Ruminations

Turn and face the strange.

Mt. Tom, Massachusetts

Are you ready for yet another post in which I announce the complete overhaul of my geographic and cultural situation? Today is your day.

I’ve held out on any sort of announcement, because change feels less permanent if fewer people know about it. But hello, here I am, not in Costa Rica anymore, and not writing about it doesn’t make it any less true.

Now let’s dial back that tone of resignation and be clear: I chose to leave. The why was a compilation of factors. Even though I loved where I was working, it’s hard to find professional growth, development, and movement in a rural 400-person village. It’s hard to be away from your family as they go through harrowing medical problems, and to be away from your closest friends as they celebrate life’s milestones. It’s hard to realize that if you stay in the position you’re in, you’ll forfeit some of the dreams and goals that are dearest to you.

Even so, it’s possibly more frustrating to digest that that by virtue of your background and upbringing, you have access to more opportunities than your peers. Movement, after all, is a fantastic privilege.

So as I closed in on two years in San Luis and felt my toes itch and my mind wander, I wanted to quash what I viewed as this insatiable North American need for growth.

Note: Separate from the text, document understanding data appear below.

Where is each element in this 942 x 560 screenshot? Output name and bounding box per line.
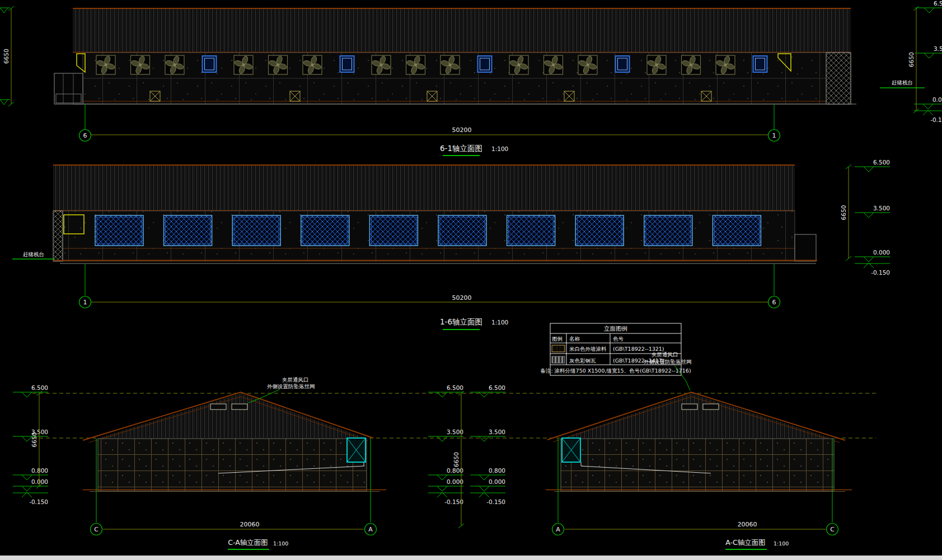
left-annex [54, 73, 83, 104]
col-header-name: 名称 [569, 336, 580, 342]
exhaust-fan-icon [372, 55, 391, 74]
axis-label: 6 [772, 299, 776, 306]
end-wall-hatch [826, 53, 851, 104]
mesh-window [438, 215, 486, 246]
level-marker: -0.150 [914, 110, 942, 123]
axis-label: 1 [83, 299, 87, 306]
elevation-scale: 1:100 [491, 145, 508, 152]
roof-vent [232, 404, 247, 410]
level-marker: -0.150 [470, 492, 505, 505]
level-value: -0.150 [444, 498, 463, 505]
roof-vent [703, 404, 719, 410]
mesh-window [575, 215, 624, 246]
axis-bubble: A [552, 524, 564, 535]
end-wall-hatch [53, 211, 63, 261]
level-marker: 6.500 [470, 384, 505, 397]
level-value: 6.500 [934, 0, 942, 7]
col-header-color: 色号 [613, 336, 624, 342]
cad-canvas[interactable]: 50200 6-1轴立面图 1:100 赶猪栈台 50200 1-6轴立面图 1… [0, 0, 942, 560]
axis-label: C [830, 526, 835, 533]
level-value: 3.500 [447, 429, 463, 435]
axis-bubble: C [827, 524, 838, 535]
vent-note: 夹层通风口 [282, 377, 309, 383]
axis-bubble: C [91, 524, 102, 535]
elevation-title: C-A轴立面图 [228, 538, 268, 547]
swatch-steel [552, 356, 565, 363]
exhaust-fan-icon [234, 55, 253, 74]
level-marker: 0.000 [428, 478, 463, 491]
mesh-window [507, 215, 555, 246]
exhaust-fan-icon [165, 55, 184, 74]
horizontal-scrollbar[interactable] [0, 556, 942, 560]
vent-note: 外侧设置防坠落丝网 [644, 359, 692, 365]
level-value: 3.500 [873, 205, 890, 211]
elevation-scale: 1:100 [491, 319, 508, 326]
level-value: 0.000 [447, 478, 463, 485]
mesh-window [232, 215, 280, 246]
height-dimension-value: 6650 [908, 52, 915, 67]
col-header-legend: 图例 [552, 336, 563, 342]
level-marker: 3.500 [428, 429, 463, 441]
level-marker: 6.500 [428, 384, 463, 397]
vent-note: 夹层通风口 [652, 351, 678, 357]
exhaust-fan-icon [96, 55, 115, 74]
mesh-window [713, 215, 761, 246]
level-value: 6.500 [31, 384, 48, 391]
exhaust-fan-icon [440, 55, 460, 74]
roof-corrugated [53, 164, 795, 211]
exhaust-fan-icon [509, 55, 528, 74]
level-marker: 6.500 [13, 384, 48, 397]
table-title: 立面图例 [604, 325, 627, 332]
level-value: 0.000 [932, 96, 942, 103]
elevation-title: 6-1轴立面图 [440, 144, 482, 153]
wall [561, 439, 834, 491]
level-marker: 3.500 [915, 45, 942, 58]
level-value: 0.000 [31, 478, 48, 485]
elevation-title: A-C轴立面图 [725, 538, 766, 547]
exhaust-fan-icon [406, 55, 425, 74]
axis-label: 1 [772, 132, 776, 139]
level-value: -0.150 [29, 498, 48, 505]
exhaust-fan-icon [578, 55, 597, 74]
level-value: 0.800 [447, 467, 463, 474]
level-value: 0.000 [489, 478, 505, 485]
height-dimension: 6650 [908, 6, 919, 113]
level-marker: 0.000 [470, 478, 505, 491]
axis-bubble: A [365, 524, 377, 535]
level-value: 6.500 [489, 384, 505, 391]
end-door [347, 438, 365, 462]
height-dimension: 6650 [3, 6, 14, 106]
material-name: 米白色外墙涂料 [569, 346, 607, 352]
exhaust-fan-icon [716, 55, 735, 74]
axis-label: C [94, 526, 99, 533]
exhaust-fan-icon [130, 55, 149, 74]
gable-roof [563, 393, 832, 438]
elevation-scale: 1:100 [273, 540, 288, 547]
level-value: 3.500 [934, 45, 942, 52]
roof-vent [682, 404, 697, 410]
level-value: 0.000 [873, 249, 890, 256]
roof-corrugated [73, 8, 851, 53]
elevation-title: 1-6轴立面图 [440, 317, 482, 326]
dock-label: 赶猪栈台 [23, 251, 44, 257]
axis-label: 6 [83, 132, 87, 139]
axis-bubble: 6 [79, 130, 91, 142]
dock-label: 赶猪栈台 [892, 79, 913, 86]
mesh-window [164, 215, 212, 246]
exhaust-fan-icon [543, 55, 563, 74]
level-marker: 0.000 [914, 96, 942, 109]
dimension-text: 20060 [738, 521, 757, 528]
vent-note: 外侧设置防坠落丝网 [267, 383, 315, 389]
level-value: 6.500 [447, 384, 463, 391]
level-marker: -0.150 [13, 492, 48, 505]
axis-bubble: 1 [79, 297, 91, 308]
mesh-window [301, 215, 349, 246]
level-marker: 0.000 [855, 249, 890, 262]
right-annex [795, 234, 816, 261]
level-marker: -0.150 [855, 263, 890, 276]
axis-label: A [368, 526, 373, 533]
level-value: 6.500 [873, 159, 890, 166]
elevation-A-C: 夹层通风口 外侧设置防坠落丝网 20060 A-C轴立面图 1:100 [462, 351, 876, 549]
height-dimension-value: 6650 [3, 49, 10, 64]
height-dimension-value: 6650 [453, 452, 460, 467]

In my mind, a need for growth and change was equal to discontent discontent. In San Luis, the attitude towards having any job – whether cleaning or cooking, management or milking cows – is gratitude. Gracias a Dios hay trabajo (“thank God there is work”) is the saying when the workload is heavy, or when the workload is light. It puts food on the table, clothes on the kids’ backs, gas in the motorcycle. I wanted very much for my existential crisis to stop flaring up, and be content for the rest of my life right where I was because I had food and shelter and relationships, and this was enough, it seemed, for everyone except me. I felt deeply ungrateful.

When I tried to express this guilt to my boyfriend, he looked at me incredulously and replied,

“What would be ungrateful is to not take an opportunity when it is offered to you.”

His parents have worked without complaint to put their two sons through a local bilingual school, because speaking English opens a plethora of opportunities in a community so touched by tourism. So to them, to accept an opportunity is not ungrateful; to turn down an opportunity is.

So with my mindset realigned, I accepted a position with a U.S.-based study abroad company that will hopefully continue to grow and shape me. In August, after over two years of calling San Luis my home, I packed up my bags and moved to…Massachusetts.

I knew the transition was going to be hard. With three months now under my belt, though, I guess I didn’t think I’d still have throbbing homesickness, which just serves as a testament to the love, grace, and humility I was surrounded with in San Luis.

I am beyond grateful for my years in San Luis, as they have shaped and molded me into the stronger, more thoughtful, more confident person that I am today. I am indebted to the people who treated me with unbridled kindness, and looked upon me as one of their own. I am thankful for a community that distilled life’s complex and conflicting recipes for happiness into simple ingredients: friends, family, and food. And while my current chapter of life calls me to this colonial tundra of a state called Massachusetts, don’t think for as second I’ve closed the book on San Luis.